J'aurais plusieurs questions et j'aimerais les concentrer sur ce fil de discussion.

J'arrive à percevoir cette symétrie entre le monde des vecteurs de E et le monde des formes linéaires de E sur le corps de base.
Cependant, je n'arrive pas à donner du sens à ces objets, leur raison d'être (et je pense qu'il faut d'abord partir de là). Je vois cela comme un chapitre déconnecté du reste (dans un de mes ouvrages, ce paragraphe est d'ailleurs déposé dans un chapitre "compléments d'algèbre linéaire", sans trop de rapport avec le reste, où l'on aborde juste après la notion de matrice par blocs...)

1) Comment faire pour raccrocher cette notion de dualité à d'autres notions mathématiques ?

Il faudrait également que j'ordonne un peu cela, car il y a des notions que l'on nomme "orthogonal" mais qui ne décrivent pas les mêmes objets mathématiques.
Enfin, j'ai l'impression qu'il y a un lien, les crochets de dualité qu'on utilise parfois dans certains ouvrages me font penser à celui du produit scalaire.
On parle de l'orthogonal d'une partie d'un espace vectoriel pour un produit scalaire donné, et il existe également la notion d'orthogonal d'une partie de E dans son dual E*.
2) Quel serait ce lien ?

Je souhaiterais que dans un premier temps les apports de vos lumières se fassent dans un cadre élémentaire, celui des notions vues en MP voire L3.
(Ensuite, il y a peut-être des notions "unificatrices" qui dépassent ce cadre, mais qu'il serait bon de développer dans un second temps uniquement).

Par avance, merci.

Réponses

  • La dualité en algèbre linéaire, si tu veux, c'est la "dualité" qu'il y a entre équations paramétriques et équations cartésiennes.

    Prenons l’exemple le plus basique: une droite vectorielle dans $\mathbb{R}^2$. Il y a deux manières de décrire cette droite :

    Soit tu trouves un vecteur non nul $v$ dans ta droite vectorielle, et tu peux alors décrire tous les points de la droite comme étant les vecteurs de la forme $tv$, où $t$ parcours $\mathbb{R}$. Ça te donne les éléments de la droite, mais pas son "équation". Son équation, qu'est-ce que c'est, c'est une équation de la forme $ax + by = 0$. En d'autres terme, c'est le noyau de la forme linéaire $\phi : (x, y) \mapsto ax + by$. Moralement, quand on fait de la dualité, on identifie l'équation $ax + by$ à cette forme linéaire $\phi$ !

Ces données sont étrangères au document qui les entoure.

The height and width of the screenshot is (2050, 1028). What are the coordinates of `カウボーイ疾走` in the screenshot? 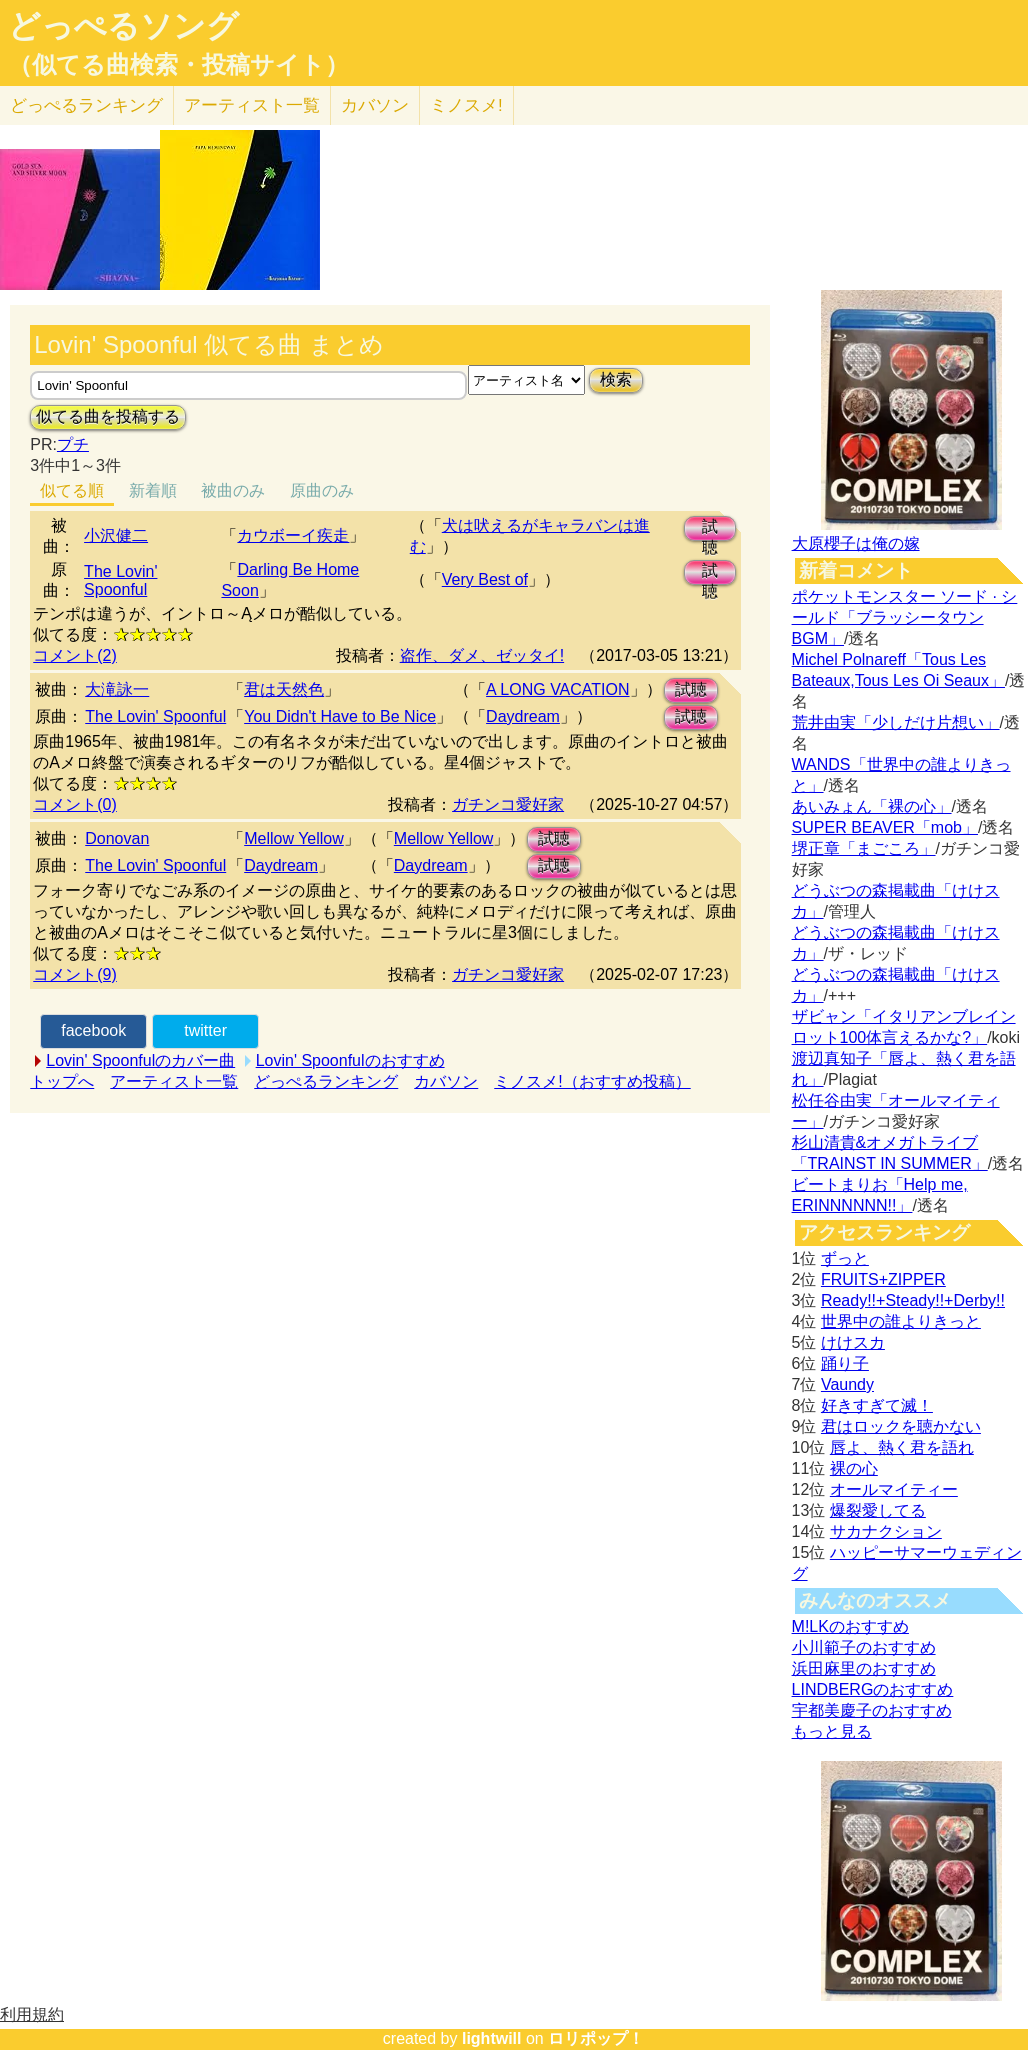 It's located at (293, 535).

    Et quand tu as plus de données, par exemple, une droite vectorielle dans $\mathbb{R}^3$? Tu peux encore soit la décrire de manière paramétrique, comme un honnête sous-ensemble de $\mathbb{R}^3$, paramétré par un paramètre réel $t$ une fois que tu as trouvé un vecteur non nul $v$.

    Mais, tu peux aussi voir ta droite comme l'intersection de deux plan, c'est-à-dire comme l'ensemble des solutions d'un système \begin{align*}
    \left\{\begin{array}{ccc} ax + by + cz &=& 0\\
    a'x + b'y + c'z &=& 0\end{array}\right.
    \end{align*}
    Là, tu as l'intersection des noyaux de deux formes linéaires: la forme $\phi : (x, y, z) \mapsto ax + by + cz$, et la forme $\phi' : (x, y, z) \mapsto a'x + b'y + c'z$! Ces deux formes ne sont plus uniquement déterminées, tu conserves la même droite si tu les remplace par des bonnes combinaisons linéaires. Autrement dit, les "équations" vérifié par les points de ta droite forment aussi un espace vectoriel, c'est un sous-espace vectoriel de l'espace des formes linéaires (le dual), et c'est précisément l'orthogonal de ta droite!


    Passer d'un sev $V$ d'un espace vectoriel $E$ au sev $V^{\bot}$ de $E^*$, c'est passer de l'espace $V$ en coordonnées "paramétriques" (si tu as une base de $V$ à $k$ éléments, tu as une description à $k$ paramètres de $V$) à l'espace des équations linéaires vérifiées par les éléments de $V$. Quand tu manipules un système d'équation linéaire d'un espace vectoriel, en réalité, tu fais juste de l'algèbre linéaire dans le dual.

    Réciproquement, passer d'un sev $V$ de $E^*$ au sev $V^\circ$ de $E$, c'est passer d'un ensemble d'équation à l'ensemble des points vérifiant ces équations.

    Du coup, les égalités (en dimension fini, je sais qu'il y en a une qui ne marche plus en dimension infinie mais je ne sais plus laquelle) $V = ((V)^\bot)^{\circ}$ et $V =((V)^{\circ})^\bot$ ne disent ni plus ni moins qu'un sous-espace vectoriel est exactement l'ensemble des solutions de l'espace des équations vérifiées par ses points, et qu'un ensemble d'équation est exactement l'ensemble des équations de l'ensemble des points vérifiant ces équations.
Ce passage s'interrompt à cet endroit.